▽

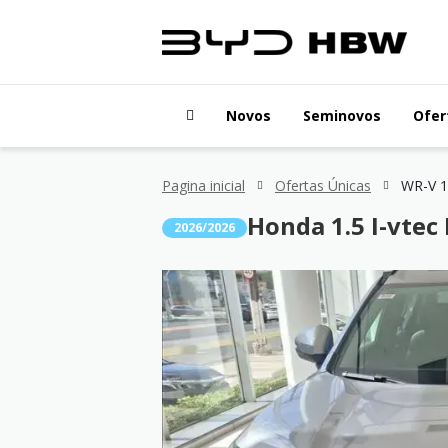
Novos
Seminovos
Ofer
Pagina inicial
Ofertas Únicas
WR-V 1.
Honda 1.5 I-vtec
2026/2026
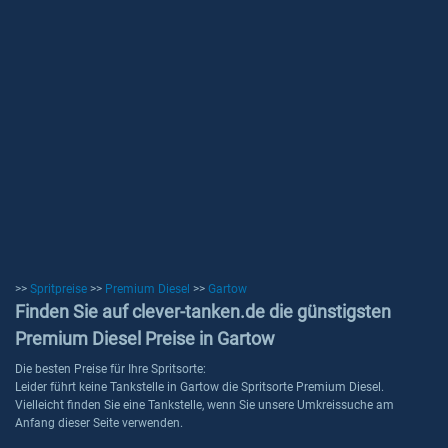
>>
Spritpreise
>>
Premium Diesel
>>
Gartow
Finden Sie auf clever-tanken.de die günstigsten
Premium Diesel Preise in Gartow
Die besten Preise für Ihre Spritsorte:
Leider führt keine Tankstelle in Gartow die Spritsorte Premium Diesel.
Vielleicht finden Sie eine Tankstelle, wenn Sie unsere Umkreissuche am
Anfang dieser Seite verwenden.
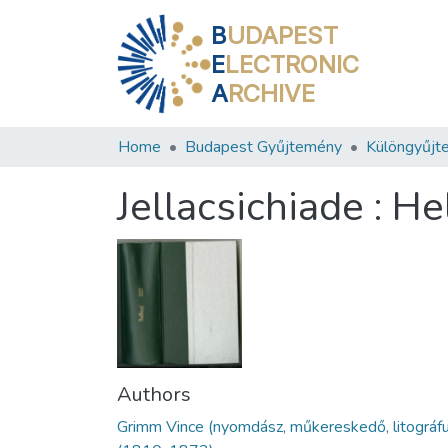
B
UDAPEST
E
LECTRONIC
A
RCHIVE
Home
Budapest Gyűjtemény
Különgyűjt
Jellacsichiade : H
Authors
Grimm Vince (nyomdász, műkereskedő, litográf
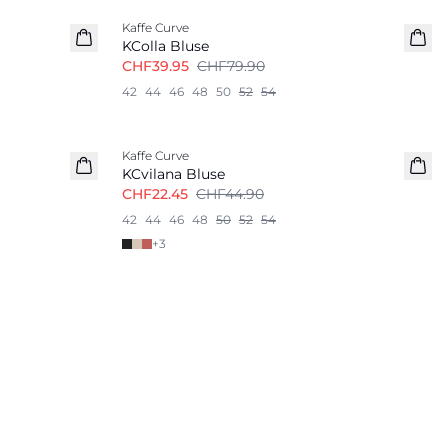
Kaffe Curve
KColla Bluse
CHF39.95
CHF79.90
42
44
46
48
50
52
54
-50%
Kaffe Curve
KCvilana Bluse
CHF22.45
CHF44.90
42
44
46
48
50
52
54
+
3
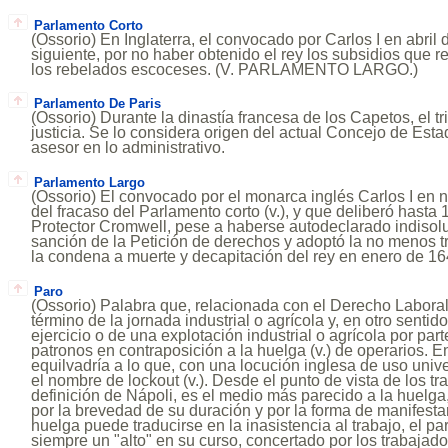
Parlamento Corto
(Ossorio) En Inglaterra, el convocado por Carlos I en abril
siguiente, por no haber obtenido el rey los subsidios que 
los rebelados escoceses. (V. PARLAMENTO LARGO.)
Parlamento De Paris
(Ossorio) Durante la dinastía francesa de los Capetos, el tr
justicia. Se lo considera origen del actual Concejo de Es
asesor en lo administrativo.
Parlamento Largo
(Ossorio) El convocado por el monarca inglés Carlos I en
del fracaso del Parlamento corto (v.), y que deliberó hasta 
Protector Cromwell, pese a haberse autodeclarado indisolub
sanción de la Petición de derechos y adoptó la no menos 
la condena a muerte y decapitación del rey en enero de 16
Paro
(Ossorio) Palabra que, relacionada con el Derecho Laboral
término de la jornada industrial o agrícola y, en otro sentid
ejercicio o de una explotación industrial o agrícola por par
patronos en contraposición a la huelga (v.) de operarios. 
equilvadría a lo que, con una locución inglesa de uso univ
el nombre de lockout (v.). Desde el punto de vista de los tr
definición de Nápoli, es el medio más parecido a la huelga,
por la brevedad de su duración y por la forma de manifesta
huelga puede traducirse en la inasistencia al trabajo, el pa
siempre un "alto" en su curso, concertado por los trabajado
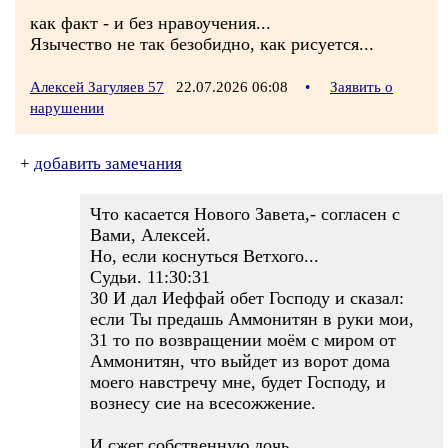
как факт - и без нравоучения...
Язычество не так безобидно, как рисуется...
Алексей Загуляев 57
22.07.2026 06:08
•
Заявить о
нарушении
+
добавить замечания
Что касается Нового Завета,- согласен с
Вами, Алексей.
Но, если коснуться Ветхого...
Судьи. 11:30:31
30 И дал Иеффай обет Господу и сказал:
если Ты предашь Аммонитян в руки мои,
31 то по возвращении моём с миром от
Аммонитян, что выйдет из ворот дома
моего навстречу мне, будет Господу, и
вознесу сие на всесожжение.
И сжег собственную дочь.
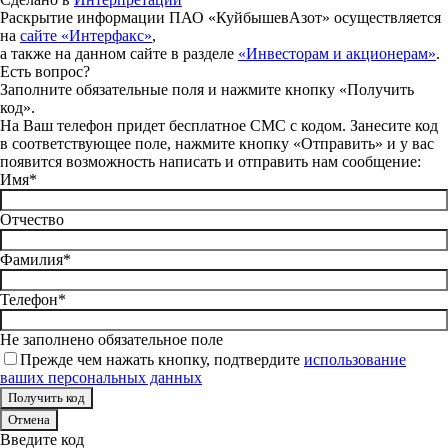
Раскрытие информации ПАО «КуйбышевАзот» осуществляется
на
сайте «Интерфакс»
,
а также на данном сайте в разделе
«Инвесторам и акционерам»
.
Есть вопрос?
Заполните обязательные поля и нажмите кнопку «Получить
код».
На Ваш телефон придет бесплатное СМС с кодом. Занесите код
в соответствующее поле, нажмите кнопку «Отправить» и у вас
появится возможность написать и отправить нам сообщение:
Имя*
Отчество
Фамилия*
Телефон*
Не заполнено обязательное поле
Прежде чем нажать кнопку, подтвердите
использование
ваших персональных данных
Отмена
Введите код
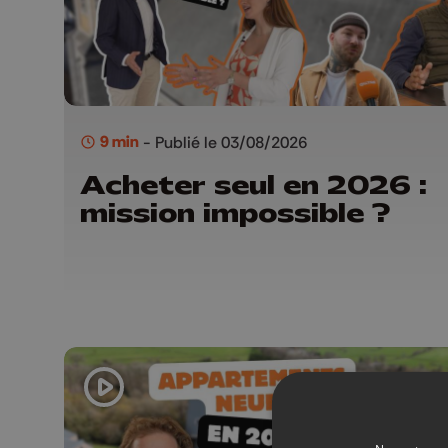
9 min
- Publié le 03/08/2026
Acheter seul en 2026 :
mission impossible ?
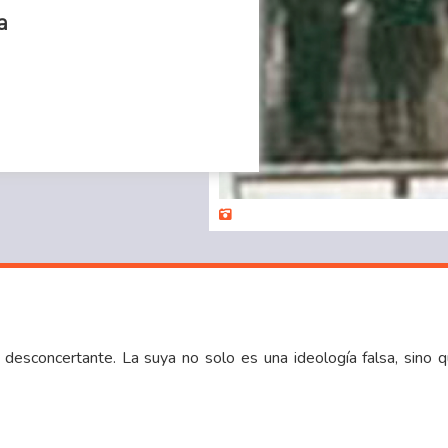
a
ho desconcertante. La suya no solo es una ideología falsa, sino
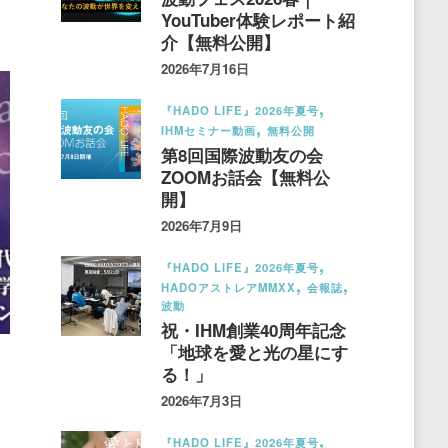
YouTuber体験レポート紹
介【無料公開】
2026年7月16日
『HADO LIFE』2026年夏号
IHMセミナー動画
無料公開
第8回国際波動友の会
ZOOMお話会【無料公
開】
2026年7月9日
『HADO LIFE』2026年夏号
HADOアストレアMMXX
会報誌
波動
祝・IHM創業40周年記念
「地球を愛と光の星にす
る！」
2026年7月3日
『HADO LIFE』2026年夏号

△

- [Work task] Your copy must reproduce the entries above in full, without their pictures.

- [Answer space]
Novos
Seminovos
Ofer
Pagina inicial
Ofertas Únicas
WR-V 1.
Honda 1.5 I-vtec
2026/2026
>>
Spritpreise
>>
Premium Diesel
>>
Gartow
Finden Sie auf clever-tanken.de die günstigsten
Premium Diesel Preise in Gartow
Die besten Preise für Ihre Spritsorte:
Leider führt keine Tankstelle in Gartow die Spritsorte Premium Diesel.
Vielleicht finden Sie eine Tankstelle, wenn Sie unsere Umkreissuche am
Anfang dieser Seite verwenden.
B
UDAPEST
E
LECTRONIC
A
RCHIVE
Home
Budapest Gyűjtemény
Különgyűjt
Jellacsichiade : H
Authors
Grimm Vince (nyomdász, műkereskedő, litográf
Kaffe Curve
KColla Bluse
CHF39.95
CHF79.90
42
44
46
48
50
52
54
-50%
Kaffe Curve
KCvilana Bluse
CHF22.45
CHF44.90
42
44
46
48
50
52
54
+
3
Parlamento Corto
(Ossorio) En Inglaterra, el convocado por Carlos I en abril
siguiente, por no haber obtenido el rey los subsidios que 
los rebelados escoceses. (V. PARLAMENTO LARGO.)
Parlamento De Paris
(Ossorio) Durante la dinastía francesa de los Capetos, el tr
justicia. Se lo considera origen del actual Concejo de Es
asesor en lo administrativo.
Parlamento Largo
(Ossorio) El convocado por el monarca inglés Carlos I en
del fracaso del Parlamento corto (v.), y que deliberó hasta 
Protector Cromwell, pese a haberse autodeclarado indisolub
sanción de la Petición de derechos y adoptó la no menos 
la condena a muerte y decapitación del rey en enero de 16
Paro
(Ossorio) Palabra que, relacionada con el Derecho Laboral
término de la jornada industrial o agrícola y, en otro sentid
ejercicio o de una explotación industrial o agrícola por par
patronos en contraposición a la huelga (v.) de operarios. 
equilvadría a lo que, con una locución inglesa de uso univ
el nombre de lockout (v.). Desde el punto de vista de los tr
definición de Nápoli, es el medio más parecido a la huelga,
por la brevedad de su duración y por la forma de manifesta
huelga puede traducirse en la inasistencia al trabajo, el pa
siempre un "alto" en su curso, concertado por los trabajado
как факт - и без нравоучения...
Язычество не так безобидно, как рисуется...
Алексей Загуляев 57
22.07.2026 06:08
•
Заявить о
нарушении
+
добавить замечания
Что касается Нового Завета,- согласен с
Вами, Алексей.
Но, если коснуться Ветхого...
Судьи. 11:30:31
30 И дал Иеффай обет Господу и сказал:
если Ты предашь Аммонитян в руки мои,
31 то по возвращении моём с миром от
Аммонитян, что выйдет из ворот дома
моего навстречу мне, будет Господу, и
вознесу сие на всесожжение.
И сжег собственную дочь.
Раскрытие информации ПАО «КуйбышевАзот» осуществляется
на
сайте «Интерфакс»
,
а также на данном сайте в разделе
«Инвесторам и акционерам»
.
Есть вопрос?
Заполните обязательные поля и нажмите кнопку «Получить
код».
На Ваш телефон придет бесплатное СМС с кодом. Занесите код
в соответствующее поле, нажмите кнопку «Отправить» и у вас
появится возможность написать и отправить нам сообщение:
Имя*
Отчество
Фамилия*
Телефон*
Не заполнено обязательное поле
Прежде чем нажать кнопку, подтвердите
использование
ваших персональных данных
Отмена
Введите код
9 min
- Publié le 03/08/2026
Acheter seul en 2026 :
mission impossible ?
a
ho desconcertante. La suya no solo es una ideología falsa, sino
YouTuber体験レポート紹
介【無料公開】
2026年7月16日
『HADO LIFE』2026年夏号
IHMセミナー動画
無料公開
第8回国際波動友の会
ZOOMお話会【無料公
開】
2026年7月9日
『HADO LIFE』2026年夏号
HADOアストレアMMXX
会報誌
波動
祝・IHM創業40周年記念
「地球を愛と光の星にす
る！」
2026年7月3日
『HADO LIFE』2026年夏号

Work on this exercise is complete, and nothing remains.